▶ RECORDED DATA:

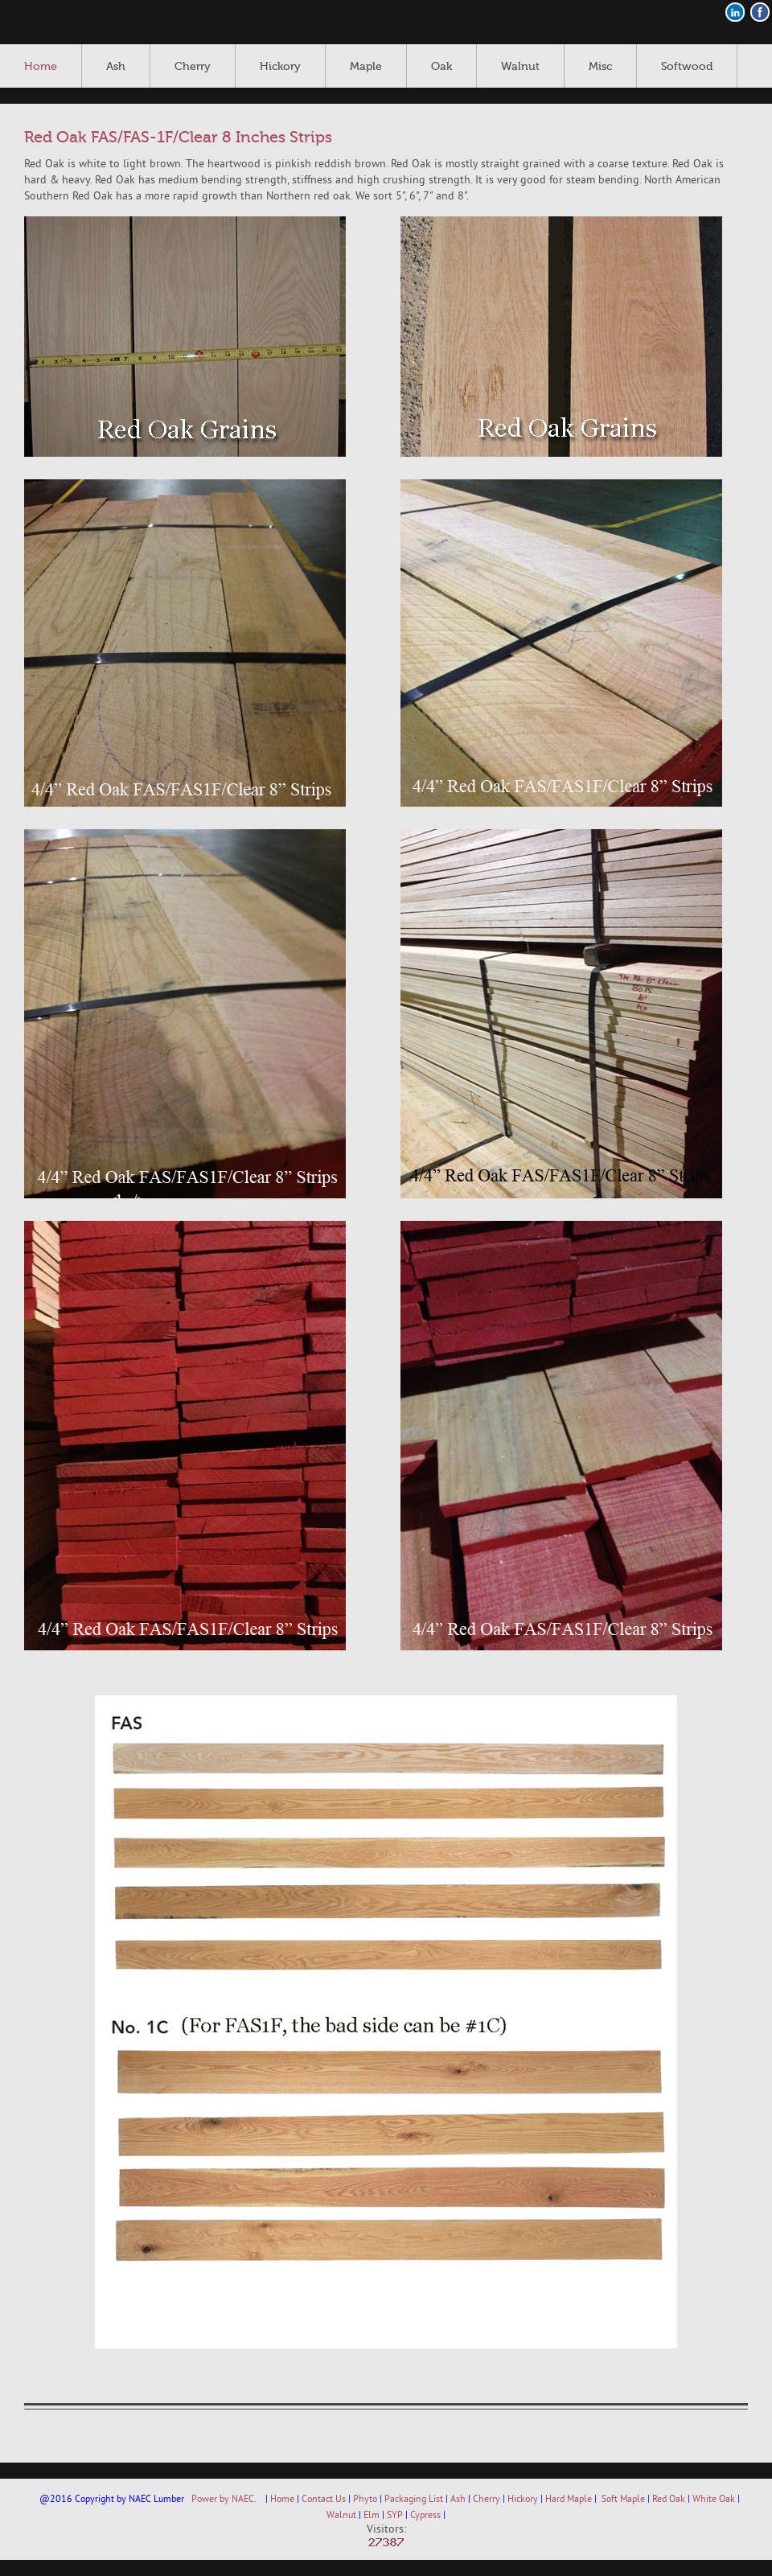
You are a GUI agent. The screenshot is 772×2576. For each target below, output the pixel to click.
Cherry (193, 66)
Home (40, 66)
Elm (371, 2516)
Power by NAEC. (223, 2500)
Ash (115, 66)
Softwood (686, 66)
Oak (441, 66)
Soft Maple (623, 2500)
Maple (366, 66)
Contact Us (324, 2500)
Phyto (365, 2500)
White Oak (713, 2500)
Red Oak (668, 2500)
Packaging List (413, 2500)
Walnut (520, 66)
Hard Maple (568, 2500)
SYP (395, 2516)
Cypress (425, 2516)
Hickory (280, 66)
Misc (600, 66)
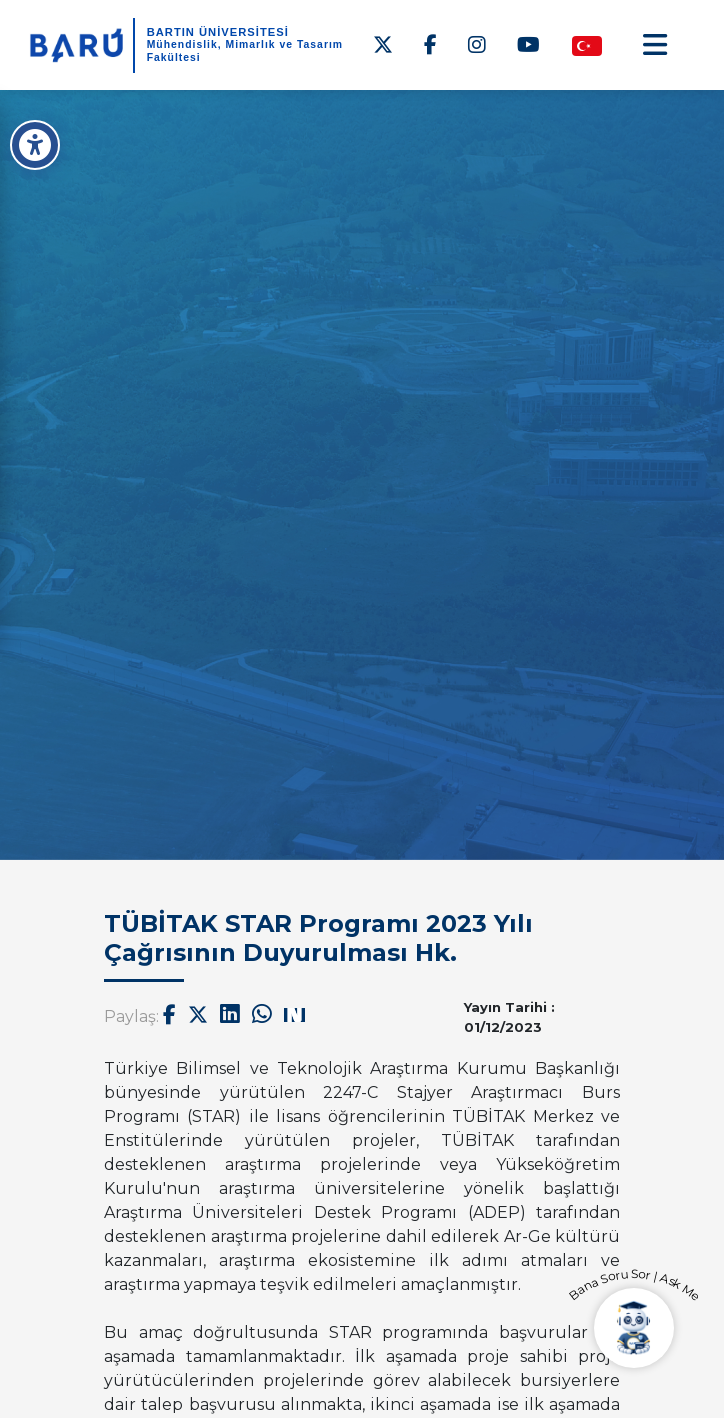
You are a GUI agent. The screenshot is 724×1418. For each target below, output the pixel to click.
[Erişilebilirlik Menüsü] (35, 145)
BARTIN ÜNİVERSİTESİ (218, 32)
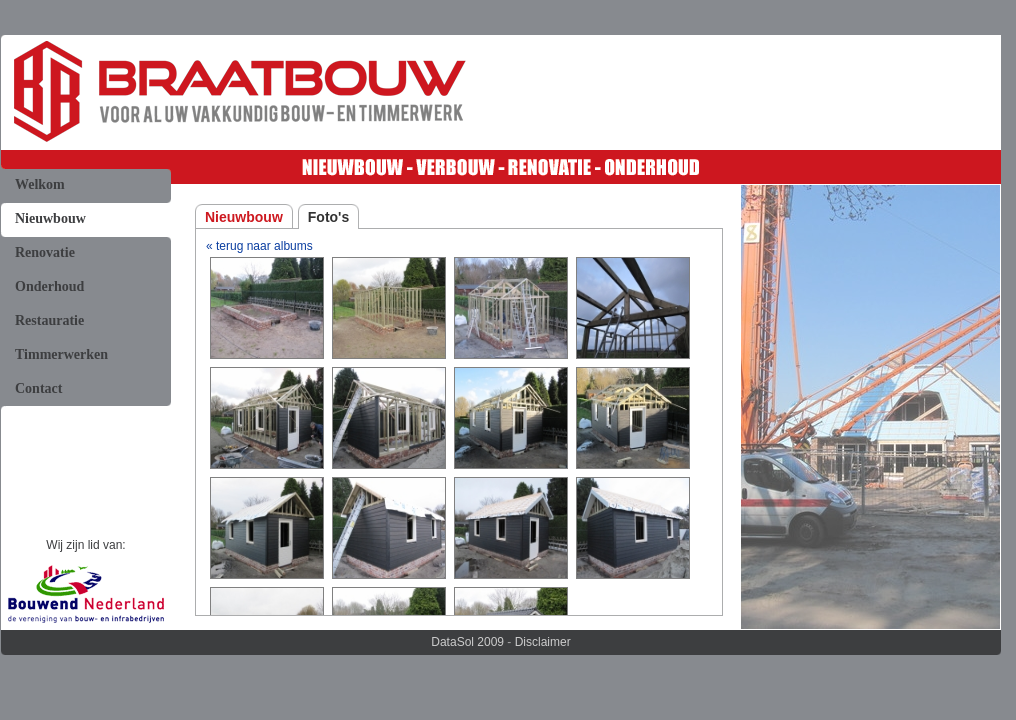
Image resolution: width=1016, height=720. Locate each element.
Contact (38, 388)
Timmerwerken (61, 354)
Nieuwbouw (50, 218)
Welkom (40, 184)
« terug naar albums (259, 246)
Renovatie (45, 252)
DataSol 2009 (467, 642)
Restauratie (49, 320)
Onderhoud (49, 286)
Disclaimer (543, 642)
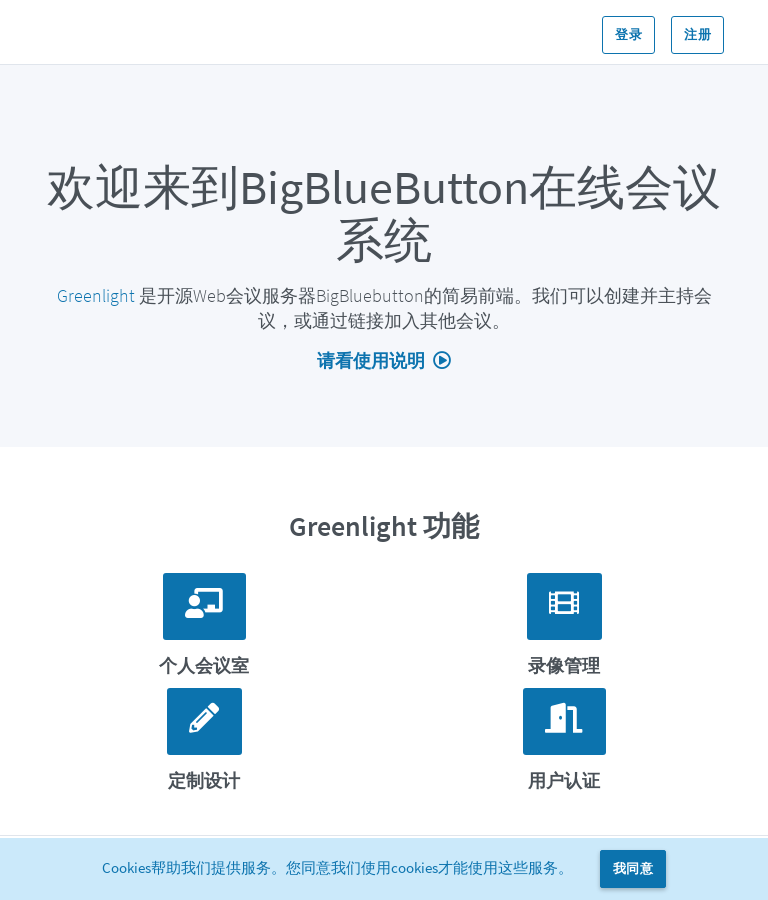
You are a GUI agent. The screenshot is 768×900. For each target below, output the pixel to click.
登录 (628, 34)
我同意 (633, 868)
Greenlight (96, 295)
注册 (697, 34)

▶ PROBLEM TO SOLVE:
Exact copy, no pictures: reproduce the whole listing above.

▶ RESPONSE TO THE EXERCISE:
You are a GUI agent. The screenshot is 772×2576. For each target below, output the pixel to click.
Cherry (193, 66)
Home (40, 66)
Elm (371, 2516)
Power by NAEC. (223, 2500)
Ash (115, 66)
Softwood (686, 66)
Oak (441, 66)
Soft Maple (623, 2500)
Maple (366, 66)
Contact Us (324, 2500)
Phyto (365, 2500)
White Oak (713, 2500)
Red Oak (668, 2500)
Packaging List (413, 2500)
Walnut (520, 66)
Hard Maple (568, 2500)
SYP (395, 2516)
Cypress (425, 2516)
Hickory (280, 66)
Misc (600, 66)
You are a GUI agent. The screenshot is 724×1418. For each target below, output the pixel to click.
[Erişilebilirlik Menüsü] (35, 145)
BARTIN ÜNİVERSİTESİ (218, 32)
Image resolution: width=1016, height=720. Locate each element.
Contact (38, 388)
Timmerwerken (61, 354)
Nieuwbouw (50, 218)
Welkom (40, 184)
« terug naar albums (259, 246)
Renovatie (45, 252)
DataSol 2009 (467, 642)
Restauratie (49, 320)
Onderhoud (49, 286)
Disclaimer (543, 642)
You are a GUI agent. The screenshot is 768×900. For each target below, output the pixel to click.
登录 (628, 34)
我同意 (633, 868)
Greenlight (96, 295)
注册 (697, 34)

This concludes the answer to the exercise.